Penso como Foucault que caberia aos indivíduos tomar as decisões sobre suas práticas sejam elas sexuais ou não. Cada indivíduo constrói sua identidade seja ela sexual ou das mais diversas formas de se fazer existir e também de viver os prazeres. É uma ética muito subjetiva a qual deve fazer valer. Não há como prescrever uma forma correta de obter prazer sexual. Ao cogitar a ideia de que existe uma forma certa, o indivíduo optará por uma vida pela metade, pois a outra metade será entregue aos padrões e critérios sociais.


Que poder é esse que quer se apoderar do corpo do indivíduo? Baseados em que teorias entendem que é possível uma única forma de expressão do desejo do indivíduo?


Há ainda um certo moralismo no seio da família, que trata a homossexualidade como doença e a ignora como uma das diversas formas de identidade sexual. “O indivíduo cresce com aquela noção de moral e com a ideia de heterocentrismo, de que ser homem é ser hétero.”


Na visão psicanalítica a homofobia está muito próxima da ideia do medo, como se a identidade sexual do próprio agressor pudesse eclodir.
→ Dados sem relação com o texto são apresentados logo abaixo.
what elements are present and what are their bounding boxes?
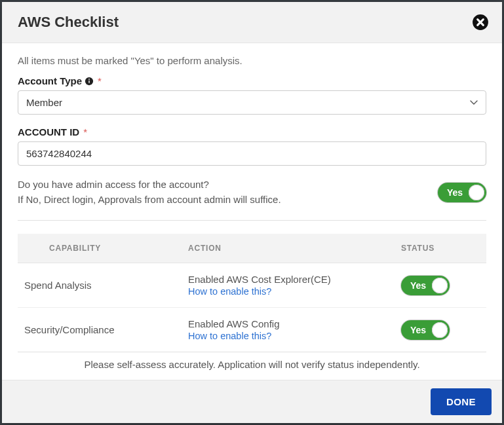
capability-cell: Security/Compliance [18,308,182,352]
account-id-label: ACCOUNT ID * [18,126,486,138]
how-to-enable-link[interactable]: How to enable this? [188,331,271,341]
how-to-enable-link[interactable]: How to enable this? [188,286,271,297]
toggle-label: Yes [410,325,426,335]
svg-rect-2 [88,80,89,83]
th-action: ACTION [182,234,395,263]
spend-analysis-toggle[interactable]: Yes [401,276,450,295]
capability-cell: Spend Analysis [18,263,182,308]
toggle-label: Yes [447,187,463,198]
action-text: Enabled AWS Config [188,318,280,329]
toggle-knob [432,322,448,338]
required-asterisk: * [83,126,87,138]
self-assess-note: Please self-assess accurately. Applicati… [18,359,486,370]
action-text: Enabled AWS Cost Explorer(CE) [188,274,331,285]
intro-text: All items must be marked "Yes" to perfor… [18,55,486,66]
admin-access-toggle[interactable]: Yes [438,183,486,202]
action-cell: Enabled AWS Cost Explorer(CE) How to ena… [182,263,395,308]
account-type-select[interactable]: Member [18,90,486,115]
table-row: Spend Analysis Enabled AWS Cost Explorer… [18,263,486,308]
svg-point-3 [88,79,90,80]
modal-title: AWS Checklist [18,14,119,31]
th-status: STATUS [395,234,486,263]
account-type-label: Account Type * [18,75,486,86]
toggle-knob [469,185,484,200]
account-id-label-text: ACCOUNT ID [18,126,79,138]
capability-table: CAPABILITY ACTION STATUS Spend Analysis … [18,234,486,352]
th-capability: CAPABILITY [18,234,182,263]
info-icon[interactable] [85,77,94,86]
table-row: Security/Compliance Enabled AWS Config H… [18,308,486,352]
done-button[interactable]: DONE [431,388,492,415]
admin-question-1: Do you have admin access for the account… [18,179,209,190]
status-cell: Yes [395,263,486,308]
close-button[interactable] [472,14,489,31]
account-type-label-text: Account Type [18,75,82,86]
action-cell: Enabled AWS Config How to enable this? [182,308,395,352]
modal-body: All items must be marked "Yes" to perfor… [2,43,502,380]
required-asterisk: * [98,75,102,86]
toggle-label: Yes [410,280,426,291]
modal-header: AWS Checklist [2,2,502,43]
close-icon [472,14,489,31]
aws-checklist-modal: AWS Checklist All items must be marked "… [2,2,502,423]
admin-question-2: If No, Direct login, Approvals from acco… [18,194,281,205]
account-id-input[interactable] [18,141,486,166]
admin-access-row: Do you have admin access for the account… [18,177,486,221]
admin-access-text: Do you have admin access for the account… [18,177,281,207]
security-compliance-toggle[interactable]: Yes [401,320,450,340]
status-cell: Yes [395,308,486,352]
toggle-knob [432,278,448,293]
modal-footer: DONE [2,380,502,423]
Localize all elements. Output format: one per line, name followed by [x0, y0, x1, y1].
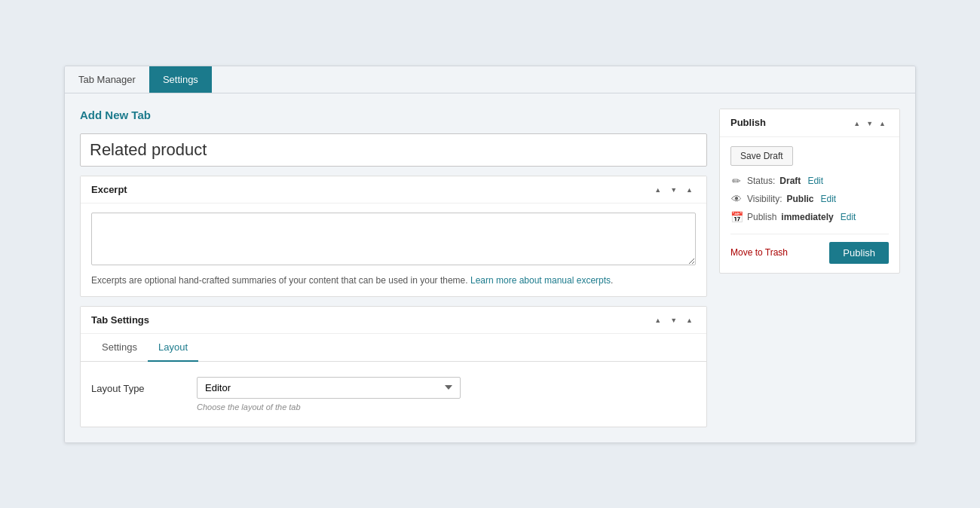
tab-settings-inner-tabs: Settings Layout: [81, 334, 706, 362]
excerpt-textarea[interactable]: [91, 213, 696, 265]
right-column: Publish Save Draft ✏ Status: Draft Edit: [719, 109, 900, 274]
tab-settings-body: Layout Type Editor Blocks Custom Choose …: [81, 362, 706, 427]
excerpt-collapse-up-button[interactable]: [651, 184, 664, 195]
tab-settings-panel: Tab Settings Settings Layout Layout Type: [80, 306, 707, 427]
tab-settings-panel-controls: [651, 314, 696, 326]
move-to-trash-link[interactable]: Move to Trash: [730, 247, 788, 258]
publish-time-edit-link[interactable]: Edit: [841, 212, 856, 222]
top-tabs-bar: Tab Manager Settings: [65, 66, 915, 93]
layout-type-select[interactable]: Editor Blocks Custom: [197, 377, 461, 399]
tab-settings[interactable]: Settings: [149, 66, 212, 93]
publish-panel-header: Publish: [720, 109, 899, 137]
excerpt-help-text: Excerpts are optional hand-crafted summa…: [91, 274, 696, 287]
status-icon: ✏: [730, 175, 743, 187]
publish-panel-title: Publish: [730, 117, 850, 128]
tab-settings-inner-tab-layout[interactable]: Layout: [148, 334, 198, 362]
page-title-input[interactable]: [80, 133, 707, 167]
main-content: Add New Tab Excerpt Excerpts are optio: [65, 93, 915, 442]
excerpt-panel-title: Excerpt: [91, 184, 651, 195]
publish-ctrl-up-button[interactable]: [850, 117, 863, 129]
publish-time-value: immediately: [781, 212, 833, 222]
tab-tab-manager[interactable]: Tab Manager: [65, 66, 149, 93]
visibility-row: 👁 Visibility: Public Edit: [730, 193, 889, 205]
tab-settings-panel-title: Tab Settings: [91, 314, 651, 326]
publish-footer: Move to Trash Publish: [730, 234, 889, 264]
save-draft-button[interactable]: Save Draft: [730, 146, 793, 166]
layout-type-field: Editor Blocks Custom Choose the layout o…: [197, 377, 696, 412]
left-column: Add New Tab Excerpt Excerpts are optio: [80, 109, 707, 427]
status-row: ✏ Status: Draft Edit: [730, 175, 889, 187]
visibility-label: Visibility:: [747, 194, 782, 204]
tab-settings-collapse-up-button[interactable]: [651, 314, 664, 326]
excerpt-toggle-button[interactable]: [683, 184, 696, 195]
visibility-icon: 👁: [730, 193, 743, 205]
publish-time-row: 📅 Publish immediately Edit: [730, 211, 889, 223]
excerpt-learn-more-link[interactable]: Learn more about manual excerpts: [470, 275, 611, 286]
tab-settings-toggle-button[interactable]: [683, 314, 696, 326]
tab-settings-panel-header: Tab Settings: [81, 307, 706, 334]
publish-button[interactable]: Publish: [829, 242, 889, 264]
publish-ctrl-toggle-button[interactable]: [876, 117, 889, 129]
layout-type-hint: Choose the layout of the tab: [197, 402, 696, 412]
excerpt-panel-header: Excerpt: [81, 176, 706, 204]
layout-type-row: Layout Type Editor Blocks Custom Choose …: [91, 377, 696, 412]
publish-panel: Publish Save Draft ✏ Status: Draft Edit: [719, 109, 900, 274]
layout-type-label: Layout Type: [91, 377, 182, 394]
publish-meta: ✏ Status: Draft Edit 👁 Visibility: Publi…: [730, 175, 889, 223]
calendar-icon: 📅: [730, 211, 743, 223]
publish-time-label: Publish: [747, 212, 776, 222]
status-value: Draft: [779, 176, 801, 186]
visibility-edit-link[interactable]: Edit: [820, 194, 836, 204]
publish-panel-body: Save Draft ✏ Status: Draft Edit 👁 Visi: [720, 137, 899, 273]
tab-settings-inner-tab-settings[interactable]: Settings: [91, 334, 148, 362]
status-label: Status:: [747, 176, 775, 186]
excerpt-panel: Excerpt Excerpts are optional hand-craft…: [80, 176, 707, 297]
status-edit-link[interactable]: Edit: [807, 176, 823, 186]
publish-ctrl-down-button[interactable]: [863, 117, 876, 129]
visibility-value: Public: [786, 194, 813, 204]
add-new-tab-heading: Add New Tab: [80, 109, 707, 121]
excerpt-collapse-down-button[interactable]: [667, 184, 680, 195]
excerpt-panel-controls: [651, 184, 696, 195]
excerpt-panel-body: Excerpts are optional hand-crafted summa…: [81, 204, 706, 296]
tab-settings-collapse-down-button[interactable]: [667, 314, 680, 326]
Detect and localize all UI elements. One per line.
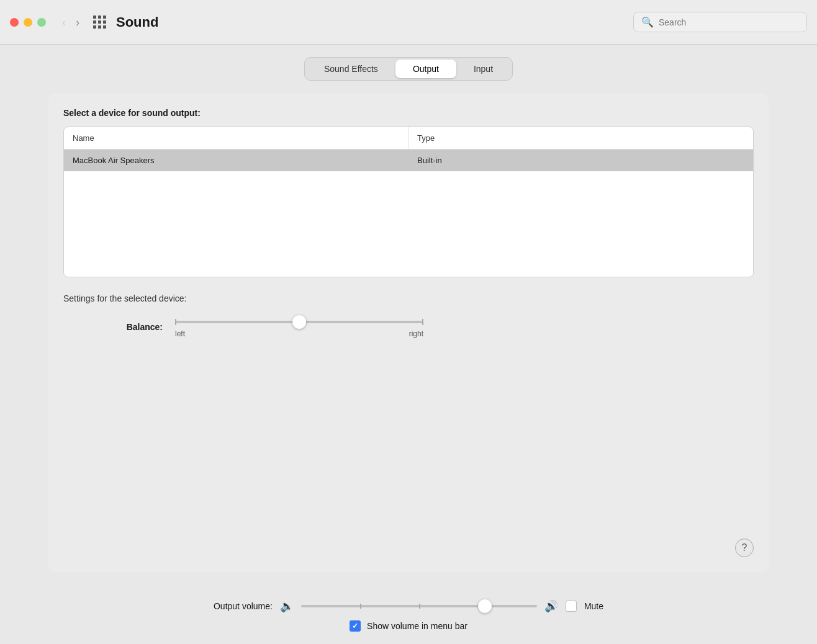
settings-label: Settings for the selected device: (63, 293, 754, 303)
balance-track-line (175, 321, 423, 323)
tab-input[interactable]: Input (456, 60, 510, 78)
balance-tick-left (175, 319, 176, 325)
show-volume-row: ✓ Show volume in menu bar (350, 620, 467, 632)
vol-tick-1 (360, 604, 361, 609)
search-icon: 🔍 (641, 16, 654, 28)
balance-right-label: right (409, 329, 423, 338)
table-row[interactable]: MacBook Air Speakers Built-in (64, 150, 753, 171)
output-volume-label: Output volume: (214, 601, 273, 611)
balance-slider-container: left right (175, 316, 423, 338)
back-button[interactable]: ‹ (58, 14, 70, 30)
tab-bar: Sound Effects Output Input (304, 57, 513, 81)
show-volume-checkbox[interactable]: ✓ (350, 620, 361, 632)
tab-output[interactable]: Output (395, 60, 456, 78)
main-content: Sound Effects Output Input Select a devi… (0, 45, 817, 591)
nav-arrows: ‹ › (58, 14, 83, 30)
titlebar: ‹ › Sound 🔍 (0, 0, 817, 45)
maximize-button[interactable] (37, 18, 46, 27)
search-input[interactable] (659, 17, 799, 27)
device-type: Built-in (408, 150, 753, 171)
volume-slider[interactable] (301, 600, 537, 612)
volume-row: Output volume: 🔈 🔊 Mute (214, 599, 603, 613)
balance-thumb[interactable] (292, 315, 306, 329)
volume-high-icon: 🔊 (544, 599, 558, 613)
window-controls (10, 18, 46, 27)
volume-track-line (301, 605, 537, 607)
forward-button[interactable]: › (72, 14, 83, 30)
balance-row: Balance: left right (63, 316, 754, 338)
volume-low-icon: 🔈 (280, 599, 294, 613)
balance-slider-labels: left right (175, 329, 423, 338)
bottom-bar: Output volume: 🔈 🔊 Mute ✓ Show volume in… (0, 591, 817, 644)
minimize-button[interactable] (24, 18, 32, 27)
balance-slider-track[interactable] (175, 316, 423, 328)
search-bar[interactable]: 🔍 (633, 12, 807, 32)
col-type: Type (408, 127, 753, 149)
output-panel: Select a device for sound output: Name T… (48, 93, 769, 572)
page-title: Sound (116, 14, 158, 30)
show-volume-label: Show volume in menu bar (367, 621, 467, 631)
checkmark-icon: ✓ (352, 622, 358, 630)
balance-label: Balance: (113, 322, 163, 332)
vol-tick-2 (419, 604, 420, 609)
mute-label: Mute (584, 601, 603, 611)
device-name: MacBook Air Speakers (64, 150, 408, 171)
help-button[interactable]: ? (735, 539, 754, 557)
table-header: Name Type (64, 127, 753, 150)
close-button[interactable] (10, 18, 19, 27)
tab-sound-effects[interactable]: Sound Effects (307, 60, 395, 78)
volume-thumb[interactable] (478, 599, 492, 613)
col-name: Name (64, 127, 408, 149)
balance-left-label: left (175, 329, 185, 338)
select-device-label: Select a device for sound output: (63, 108, 754, 118)
table-empty-area (64, 171, 753, 277)
balance-tick-right (422, 319, 423, 325)
device-table: Name Type MacBook Air Speakers Built-in (63, 127, 754, 277)
apps-grid-icon[interactable] (93, 16, 106, 29)
mute-checkbox[interactable] (566, 601, 577, 612)
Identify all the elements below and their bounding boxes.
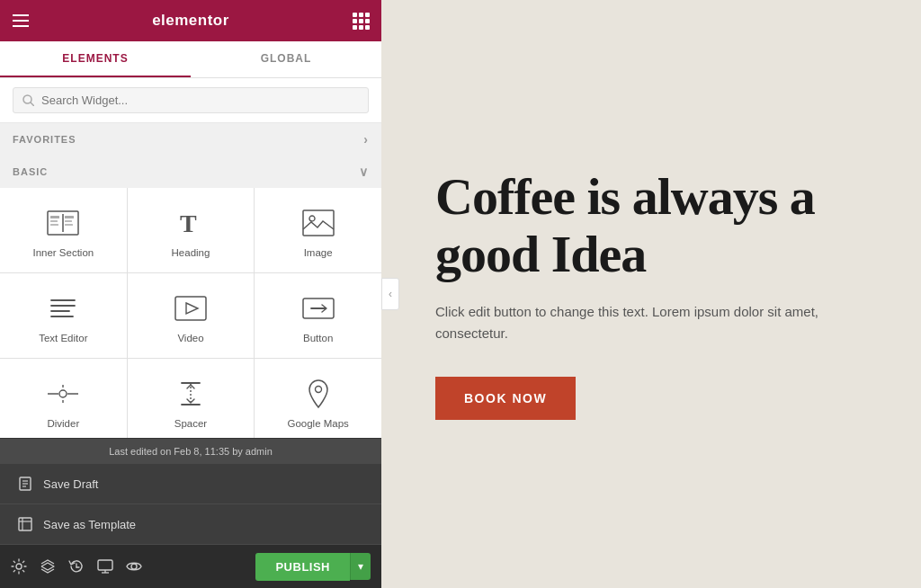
svg-rect-11 — [303, 210, 334, 236]
svg-point-43 — [131, 564, 137, 569]
svg-rect-34 — [19, 518, 31, 530]
svg-line-1 — [31, 102, 34, 106]
widget-heading[interactable]: T Heading — [128, 188, 255, 272]
svg-point-12 — [309, 216, 315, 221]
widget-spacer-label: Spacer — [174, 418, 207, 429]
svg-point-29 — [315, 387, 321, 393]
apps-grid-icon[interactable] — [353, 13, 369, 30]
save-draft-label: Save Draft — [43, 477, 98, 491]
basic-collapse-icon: ∨ — [359, 165, 369, 179]
search-input[interactable] — [41, 94, 359, 107]
svg-rect-4 — [50, 216, 59, 218]
svg-point-21 — [59, 390, 67, 397]
panel-footer: Last edited on Feb 8, 11:35 by admin — [0, 438, 381, 464]
google-maps-icon — [301, 377, 335, 411]
publish-arrow-button[interactable]: ▾ — [350, 553, 371, 580]
widget-spacer[interactable]: Spacer — [128, 359, 255, 438]
panel-tabs: ELEMENTS GLOBAL — [0, 41, 381, 78]
svg-text:T: T — [180, 209, 197, 237]
canvas-content: Coffee is always a good Idea Click edit … — [435, 168, 867, 420]
heading-icon: T — [174, 206, 208, 240]
text-editor-icon — [46, 291, 80, 325]
draft-icon — [18, 477, 32, 491]
widget-divider[interactable]: Divider — [0, 359, 127, 438]
widget-text-editor[interactable]: Text Editor — [0, 273, 127, 358]
book-now-button[interactable]: BOOK NOW — [435, 377, 576, 420]
svg-rect-40 — [98, 560, 112, 570]
hamburger-menu-icon[interactable] — [13, 14, 29, 27]
panel-header: elementor — [0, 0, 381, 41]
bottom-toolbar: PUBLISH ▾ — [0, 545, 381, 588]
svg-point-37 — [16, 564, 22, 569]
left-panel: elementor ELEMENTS GLOBAL FAVORITES › — [0, 0, 381, 588]
panel-title: elementor — [152, 12, 229, 30]
widget-grid: Inner Section T Heading Image — [0, 188, 381, 438]
widget-inner-section-label: Inner Section — [32, 247, 94, 258]
template-icon — [18, 517, 32, 531]
widget-inner-section[interactable]: Inner Section — [0, 188, 127, 272]
image-icon — [301, 206, 335, 240]
preview-icon[interactable] — [126, 558, 142, 575]
save-template-option[interactable]: Save as Template — [0, 504, 381, 545]
widget-heading-label: Heading — [172, 247, 210, 258]
widget-button-label: Button — [303, 333, 333, 343]
widget-button[interactable]: Button — [255, 273, 381, 358]
publish-button[interactable]: PUBLISH — [255, 553, 350, 581]
save-template-label: Save as Template — [43, 518, 136, 531]
collapse-panel-arrow[interactable]: ‹ — [381, 278, 399, 310]
history-icon[interactable] — [68, 558, 85, 575]
svg-rect-6 — [50, 224, 58, 226]
search-icon — [22, 94, 34, 106]
widget-google-maps[interactable]: Google Maps — [255, 359, 381, 438]
button-icon — [301, 291, 335, 325]
widget-image[interactable]: Image — [255, 188, 381, 272]
svg-rect-5 — [50, 220, 58, 222]
canvas-heading: Coffee is always a good Idea — [435, 168, 867, 283]
widget-text-editor-label: Text Editor — [39, 333, 87, 343]
basic-section-header[interactable]: BASIC ∨ — [0, 156, 381, 188]
publish-group: PUBLISH ▾ — [255, 553, 371, 581]
canvas-area: ‹ Coffee is always a good Idea Click edi… — [381, 0, 921, 588]
widget-divider-label: Divider — [47, 418, 79, 429]
settings-icon[interactable] — [11, 558, 27, 575]
video-icon — [174, 291, 208, 325]
widget-video-label: Video — [177, 333, 203, 343]
spacer-icon — [174, 377, 208, 411]
search-bar — [0, 78, 381, 123]
toolbar-left — [11, 558, 142, 575]
svg-marker-18 — [186, 303, 198, 314]
svg-rect-8 — [65, 220, 72, 222]
divider-icon — [46, 377, 80, 411]
svg-rect-7 — [65, 216, 74, 218]
layers-icon[interactable] — [40, 558, 56, 575]
inner-section-icon — [46, 206, 80, 240]
save-draft-option[interactable]: Save Draft — [0, 464, 381, 504]
search-input-wrap — [13, 87, 369, 113]
tab-elements[interactable]: ELEMENTS — [0, 41, 191, 77]
svg-rect-9 — [65, 224, 73, 226]
responsive-icon[interactable] — [97, 559, 113, 574]
svg-rect-17 — [175, 297, 206, 320]
widget-image-label: Image — [304, 247, 333, 258]
last-edited-text: Last edited on Feb 8, 11:35 by admin — [109, 446, 273, 457]
tab-global[interactable]: GLOBAL — [191, 41, 381, 77]
save-options: Save Draft Save as Template — [0, 464, 381, 545]
widget-google-maps-label: Google Maps — [287, 418, 348, 429]
widget-video[interactable]: Video — [128, 273, 255, 358]
basic-label: BASIC — [13, 166, 48, 177]
favorites-label: FAVORITES — [13, 134, 76, 145]
favorites-section-header[interactable]: FAVORITES › — [0, 123, 381, 156]
favorites-expand-icon: › — [363, 132, 369, 147]
canvas-subtext: Click edit button to change this text. L… — [435, 301, 867, 344]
De alguma forma, essas agressões nos levam a pensar sobre a necessidade de o homofóbico extirpar no outro aquilo que o ameaça, algo que está na ordem do insuportável dentro dele.


O que se faz urgente é considerar que a escolha amorosa precisa prevalecer às forças impelidas por essa ditadura imposta por uma minoria que, segundo a forma como se posicionam, está totalmente despreparada para falar e agir sobre o tema em questão.